Second-harmonic generation via double topological valley-Hall kink modes in all-dielectric photonic crystals

TL;DR

This paper demonstrates second-harmonic generation in all-dielectric photonic crystals using topological valley-Hall kink modes, enabling tunable, bidirectional nonlinear frequency mixing with potential applications in sensing and photonic devices.

Contribution

It introduces a novel approach to achieve phase-matched SHG via topological kink modes in all-dielectric photonic crystals, combining topological photonics with nonlinear optics.

Findings

Topological bandgaps created around frequencies ω₀ and 2ω₀ in honeycomb PhCs.

Bidirectional, tunable phase-matched SHG demonstrated through simulations.

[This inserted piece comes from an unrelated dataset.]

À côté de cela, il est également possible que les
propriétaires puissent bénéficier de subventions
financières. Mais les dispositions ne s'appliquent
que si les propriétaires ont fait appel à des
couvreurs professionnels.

Introduction of SHG directional dichroism for sensing chiral molecules.

Abstract

Nonlinear topological photonics, which explores topics common to the fields of topological phases and nonlinear optics, is expected to open up a new paradigm in topological photonics. Here, we demonstrate second-harmonic generation (SHG) via nonlinear interaction of double topological valley-Hall kink modes in all-dielectric photonic crystals (PhCs). We first show that two topological frequency bandgaps can be created around a pair of frequencies, $\omega_0$ and $2\omega_0$, by gapping out the corresponding Dirac points in two-dimensional honeycomb PhCs. Valley-Hall kink modes along a kink-type domain wall interface between two PhCs placed together in a mirror-symmetric manner are generated within the two frequency bandgaps. Importantly, through full-wave simulations and mode dispersion analysis, we demonstrate that tunable, bi-directional phase-matched SHG via nonlinear interaction of the valley-Hall kink modes inside the two bandgaps can be achieved. In particular, by using Stokes parameters associated to the magnetic part of the valley-Hall kink modes, we introduce a new concept, SHG directional dichroism, which is employed to characterize optical probes for sensing chiral molecules. Our work opens up new avenues towards topologically protected nonlinear frequency mixing and active photonic devices implemented in all-dielectric material platforms.